▶ **Exercise brief**
Only lines that contain the word "Schalke" belong in the answer; copy them from the records below.
- Opening Delimiter -
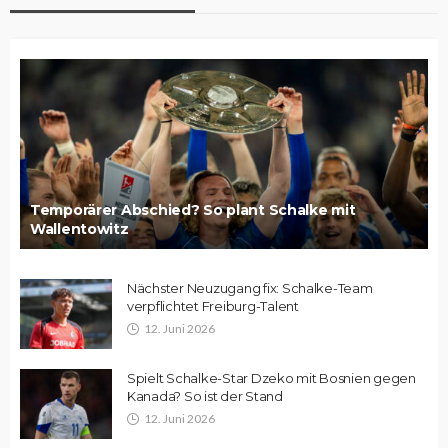
Temporärer Abschied? So plant Schalke mit
Wallentowitz
Nächster Neuzugang fix: Schalke-Team
verpflichtet Freiburg-Talent
12. Juni 2026
Spielt Schalke-Star Dzeko mit Bosnien gegen
Kanada? So ist der Stand
12. Juni 2026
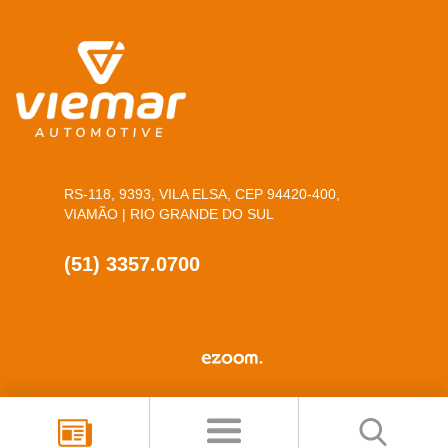
RS-118, 9393, VILA ELSA, CEP 94420-400,
VIAMÃO | RIO GRANDE DO SUL
(51) 3357.0700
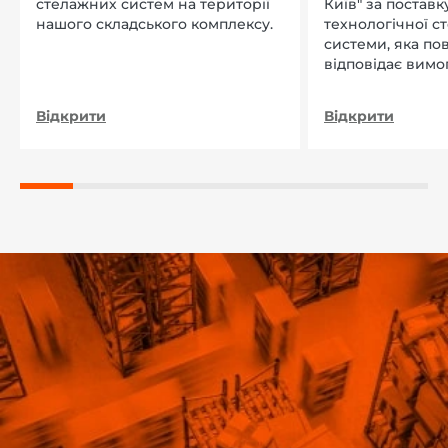
стелажних систем на території
Київ" за поставку
нашого складського комплексу.
технологічної с
системи, яка по
відповідає вимо
нашого підприєм
Відкрити
Відкрити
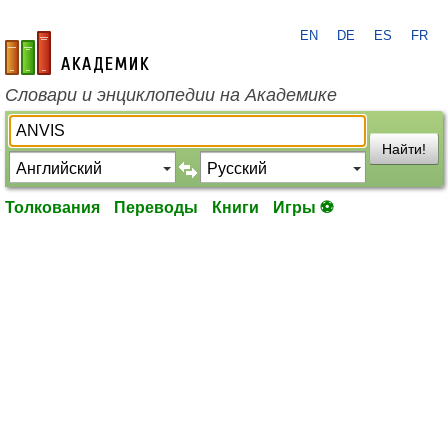
EN
DE
ES
FR
academic.ru
Словари и энциклопедии на Академике
Найти!
Толкования
Переводы
Книги
Игры ⚽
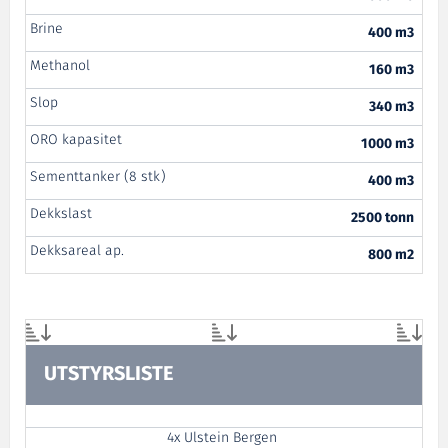
Brine
400 m3
Methanol
160 m3
Slop
340 m3
ORO kapasitet
1000 m3
Sementtanker (8 stk)
400 m3
Dekkslast
2500 tonn
Dekksareal ap.
800 m2
UTSTYRSLISTE
4x Ulstein Bergen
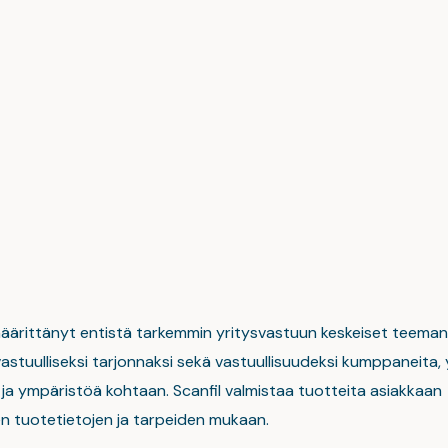
määrittänyt entistä tarkemmin yritysvastuun keskeiset teeman
astuulliseksi tarjonnaksi sekä vastuullisuudeksi kumppaneita, 
 ja ympäristöä kohtaan. Scanfil valmistaa tuotteita asiakkaan
n tuotetietojen ja tarpeiden mukaan.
- Closing Delimiter -
▶ **Answer to this task**
Temporärer Abschied? So plant Schalke mit
Nächster Neuzugang fix: Schalke-Team
Spielt Schalke-Star Dzeko mit Bosnien gegen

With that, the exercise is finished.